I know my own and my own know me, just as the Father knows me and I know the Father. The Father loves me, because I lay down my life in order to take it up again. I have received this command from my Father.
It’s key to understanding what Jesus was all about. That his life wasn’t for himself. It was for others. So others might have life and live it to in all abundance. That’s why he laid down his life, went to the cross and died. The life of the Resurrection – life in all its fullness – was theirs because Jesus laid down his life.
We know love by this, that he laid down his life for us—and we ought to lay down our lives for one another. How does God’s love abide in anyone who has the world’s goods and sees a brother or sister in need and yet refuses help?

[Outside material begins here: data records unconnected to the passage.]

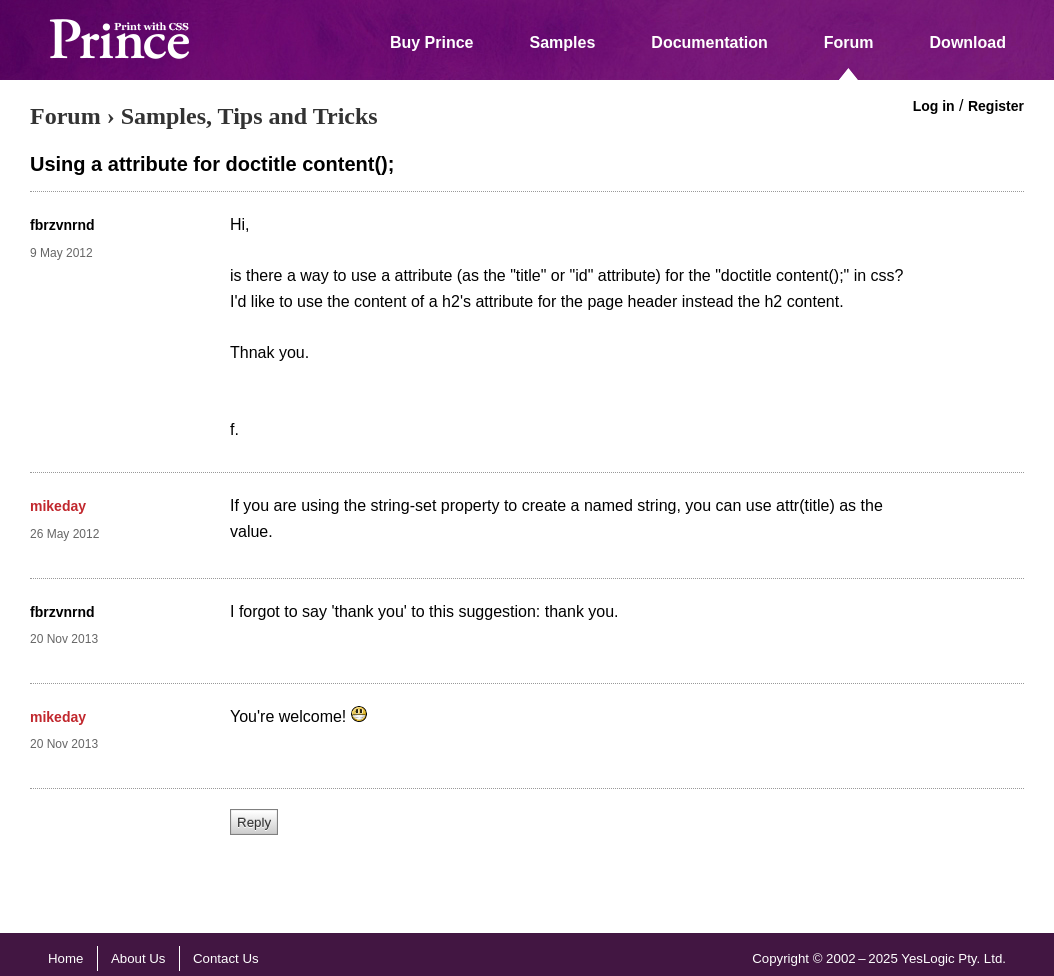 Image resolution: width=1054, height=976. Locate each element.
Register (996, 106)
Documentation (709, 42)
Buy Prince (432, 42)
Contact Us (226, 958)
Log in (934, 106)
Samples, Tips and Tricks (249, 116)
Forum (849, 42)
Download (968, 42)
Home (65, 958)
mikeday (58, 506)
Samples (563, 42)
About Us (138, 958)
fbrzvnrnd (62, 225) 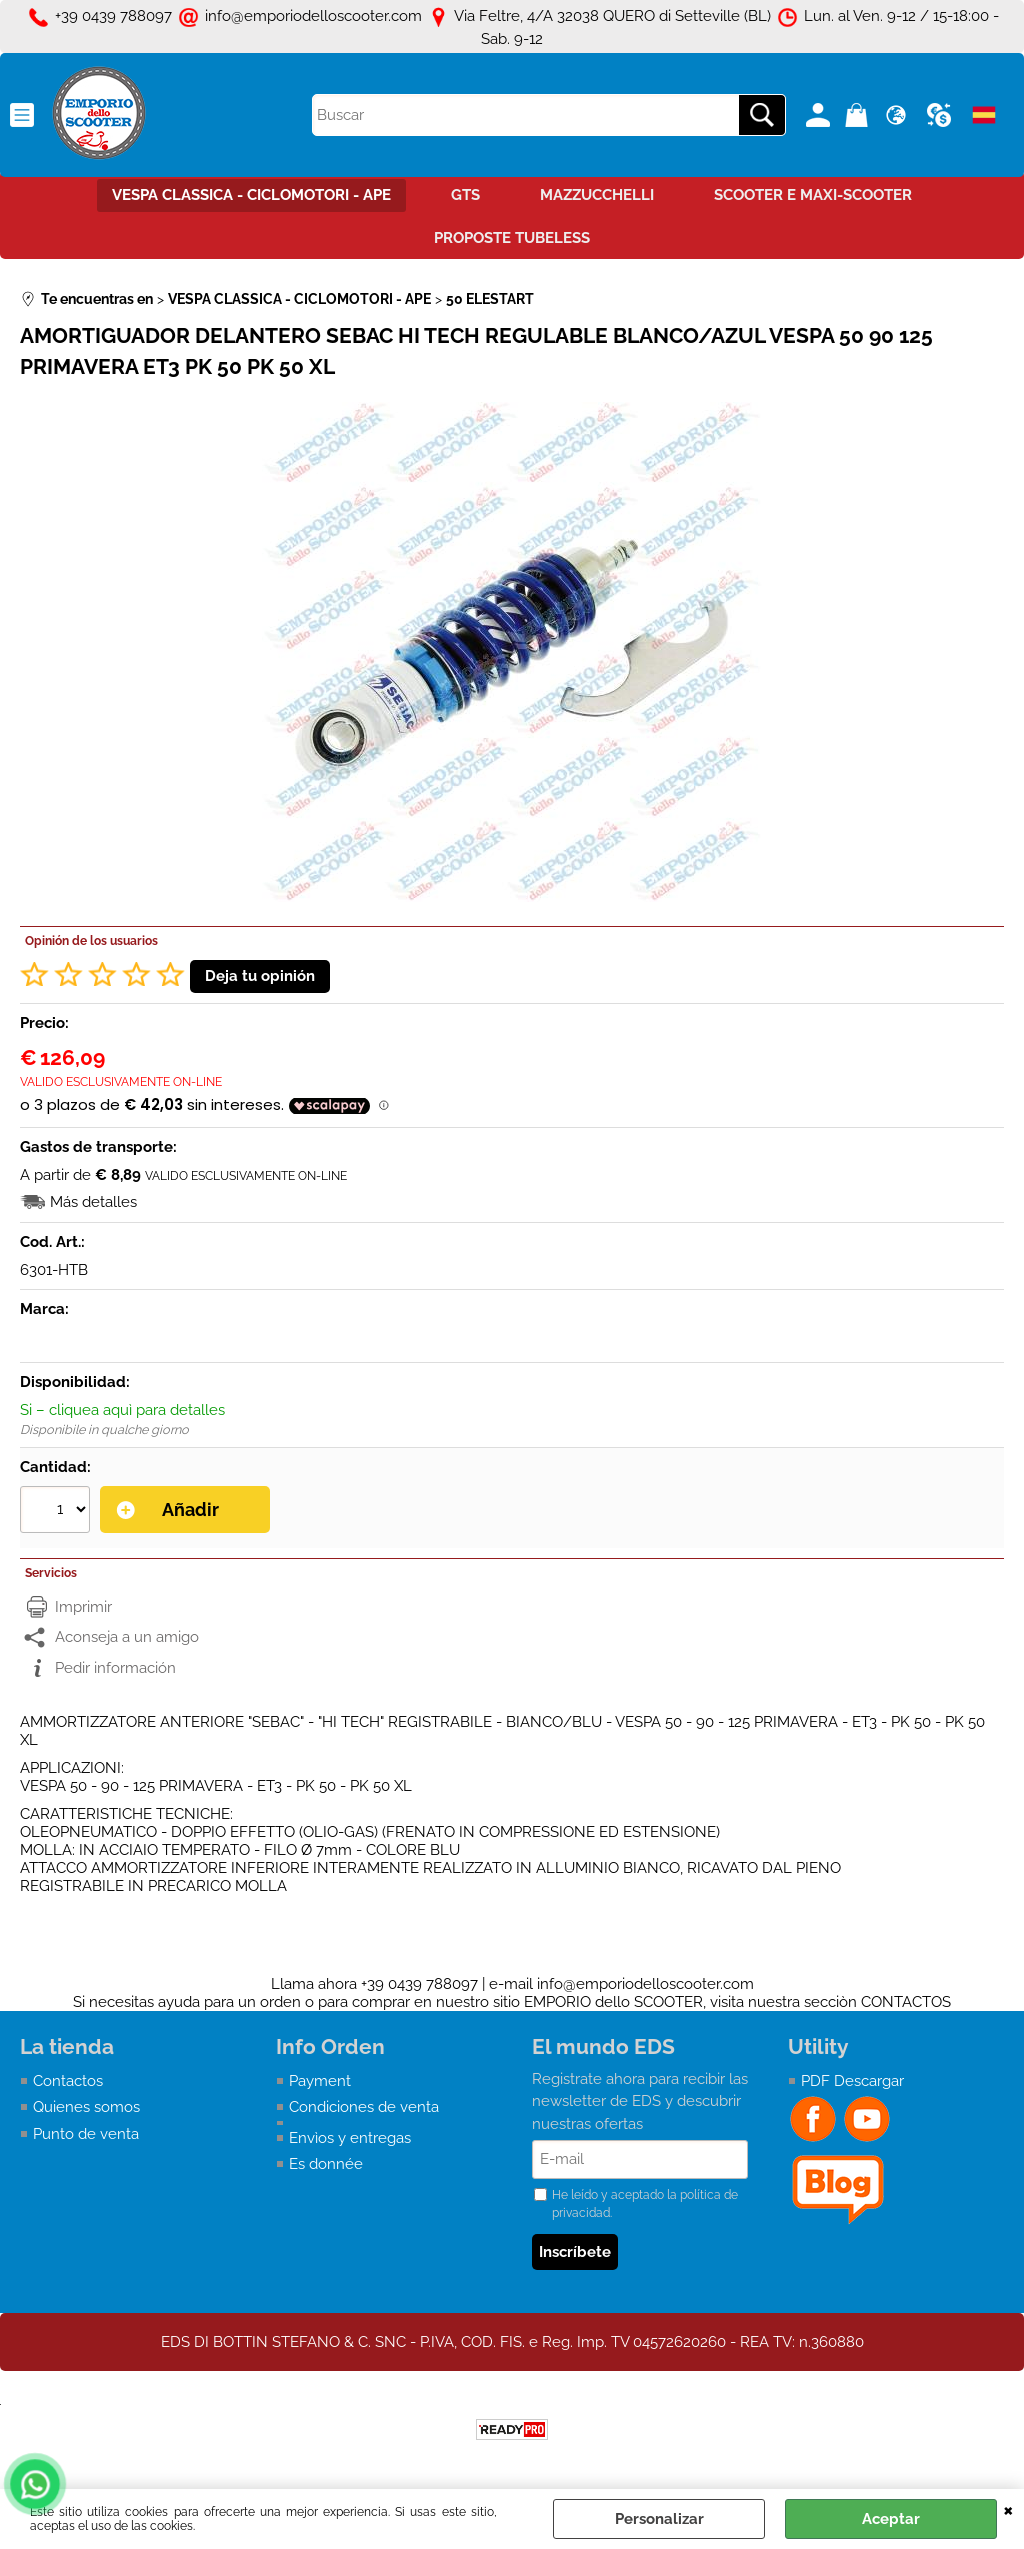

This is how the first Christians told it, as John did here, in his first letter. That’s what Christians sought to do since the earliest days – they modelled their lives on Jesus, living self-sacrificially for the sake of other people. Not putting themselves in the centre of things but always creating something other, for a greater purpose. Life in its fullness for other people. And so, if you’re a member of a choir, your performance is a gift for others, to enhance their fullness of life.
It’s particularly special if you sing to lead worship. Because then the worship of the congregation is paramount. Worship makes the people of God out of individual members of the Body of Christ. We all serve each other as we join together to worship.
In doing so, we fulfil our purpose as human beings – to worship the God who is the ultimate Other to each of us. God, who shapes our being, individually and corporately, just as God shaped Jesus to be the perfect human being.
That shaping is called love. We are shaped in love, by love and for love – a love that is other to us, but makes us truly human.
As members of the congregation, as members of a choir, we come alive as we obey each other, listening to others around us, and listening, ultimately to the greatest Other there is, the God of love. The God of love who brings us to life, filled with the Spirit, as we sing and as we worship, responding to God’s love with all the love we bring, ready to love one another as Christ loves us.